What determines the Linux hostname?

The hostnameprogram performs a uname syscall, as can be seen from running:

strace hostname
...
uname({sysname="Linux", nodename="my.hostname.com", ...}) = 0
...

From the uname syscall man page, it says the syscall retrieves the following struct from the kernel:

  struct utsname {
               char sysname[];    /* Operating system name (e.g., "Linux") */
               char nodename[];   /* Name within "some implementation-defined
                                     network" */
               char release[];    /* Operating system release (e.g., "2.6.28") */
               char version[];    /* Operating system version */
               char machine[];    /* Hardware identifier */
           #ifdef _GNU_SOURCE
               char domainname[]; /* NIS or YP domain name */
           #endif
           };

So the domain name comes from the NIS / YP system, if we believe the comment. So more than likely, there may be a NIS / YP service on your network that is trotting back the name to you that is set by the ubuntu OS.


There are two independent(!) concepts of a hostname on a linux system.

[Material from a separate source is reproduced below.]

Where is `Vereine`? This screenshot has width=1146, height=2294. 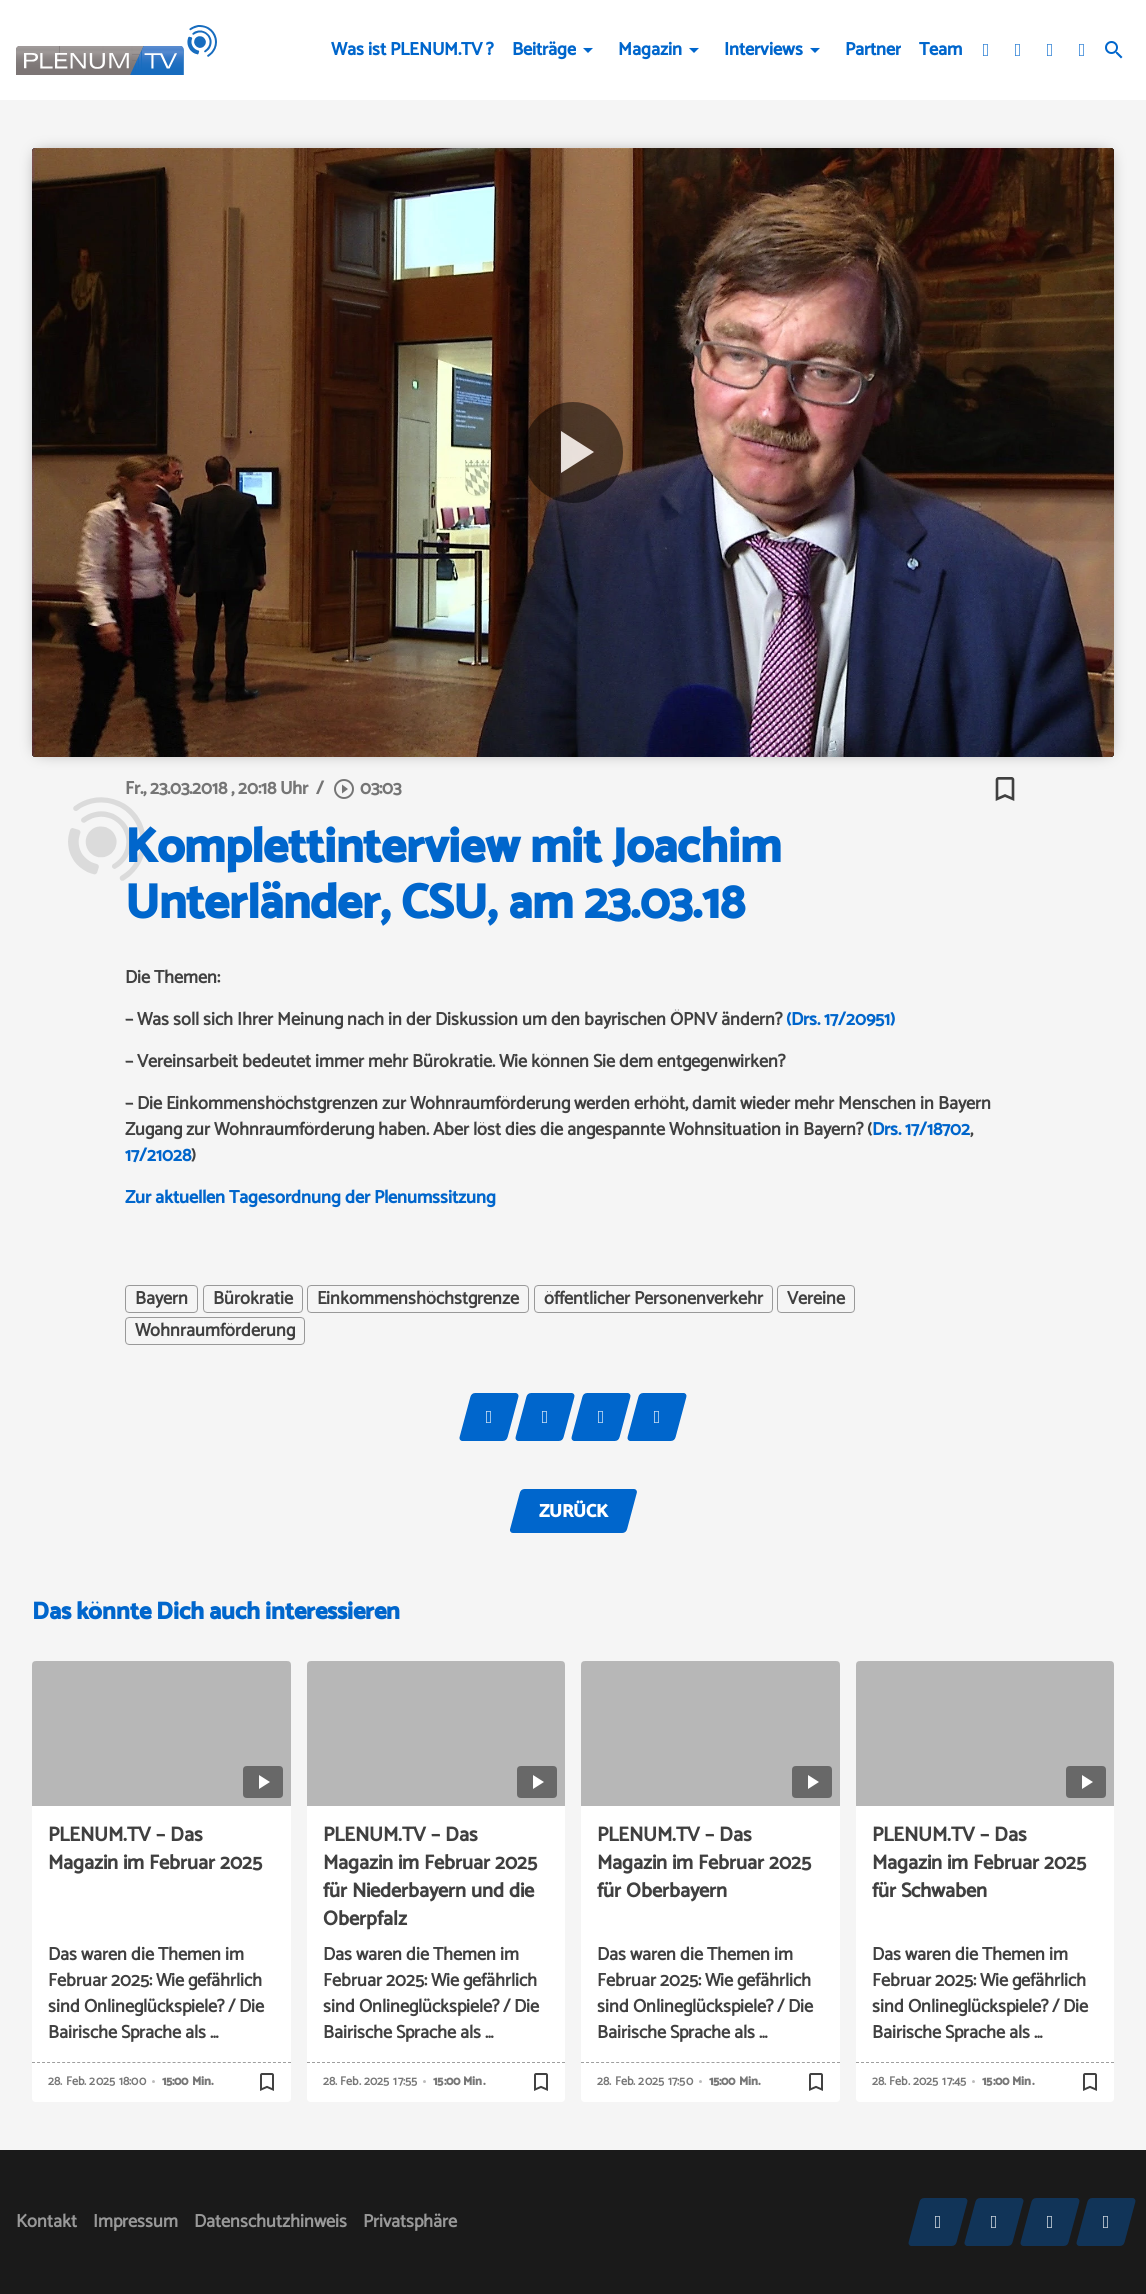
Vereine is located at coordinates (816, 1299).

There is whatever the kernel considers the local host name (as handled by the gethostname/uname and sethostname system calls) independent of any network connectivity - these mechanics would still exist if you built a kernel with no capability for TCP/IP networking.

There is one or more host names that are actually connected to TCP/IP (or other network stack - not all networking in the world is IP!) addresses the host has, and these are handled in userspace by the resolver library functions (part of libc), which will determine such a name by interpreting sources (local /etc/hosts file, DNS, NIS....) according to the rules you give them in the appropriate configuration files (/etc/nsswitch.conf, /etc/host.conf etc...).


Probably Ubuntu connected to the internet through your home router during the installation. For doing this, it reported its hostname to the router and obtained a temporary local IP.

When you now reboot into Fedora, it will connect to the same router to obtain its IP address, but the old lease created for Ubuntu is still valid. As it's the same machine with the same network card and the same hardware MAC address, it will reuse the same lease.

My guess is that the router sends the hostname on which the IP lease was registered along and Fedora picks that up.

Unfortunately I have no evidence or citation to support my answer, I can just speak with the personal experience of installing Ubuntu in dual-boot with Windows. Back then, Ubuntu refused to set the same hostname during the installation as the one I used in Windows, because it claimed that the name was alreday present in the network. Likely we have something similar happening here.

To verify if what I guess applies to your situation as well, try revoking your IP lease in your router's configuration interface and then reboot Fedora. If it no longer takes Ubuntu's hostname then, I should be right.